- [Records to use]
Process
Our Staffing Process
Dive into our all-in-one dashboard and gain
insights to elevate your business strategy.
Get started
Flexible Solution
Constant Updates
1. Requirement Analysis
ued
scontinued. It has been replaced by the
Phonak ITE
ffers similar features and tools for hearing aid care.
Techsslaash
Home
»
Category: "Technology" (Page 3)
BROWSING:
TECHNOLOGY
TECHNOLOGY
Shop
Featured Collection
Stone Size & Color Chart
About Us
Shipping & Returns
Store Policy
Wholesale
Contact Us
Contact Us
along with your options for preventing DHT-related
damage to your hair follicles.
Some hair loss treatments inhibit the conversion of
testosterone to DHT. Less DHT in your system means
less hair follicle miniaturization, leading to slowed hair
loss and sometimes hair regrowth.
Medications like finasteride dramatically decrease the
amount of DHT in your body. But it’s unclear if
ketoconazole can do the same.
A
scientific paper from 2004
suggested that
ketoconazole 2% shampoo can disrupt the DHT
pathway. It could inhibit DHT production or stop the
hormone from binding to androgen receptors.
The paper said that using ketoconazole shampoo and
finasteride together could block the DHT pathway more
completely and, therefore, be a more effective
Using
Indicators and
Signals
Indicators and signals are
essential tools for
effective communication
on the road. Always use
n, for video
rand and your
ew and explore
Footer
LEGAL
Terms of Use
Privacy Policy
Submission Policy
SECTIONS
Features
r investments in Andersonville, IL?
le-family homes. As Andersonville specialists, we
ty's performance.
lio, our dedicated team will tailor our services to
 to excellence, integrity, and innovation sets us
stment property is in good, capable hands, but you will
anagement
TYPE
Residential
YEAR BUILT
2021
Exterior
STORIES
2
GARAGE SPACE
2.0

- [Task brief] Tell how many lines in the entries contain the string "Indicators", and give nothing beyond the number.

- [Solution] 2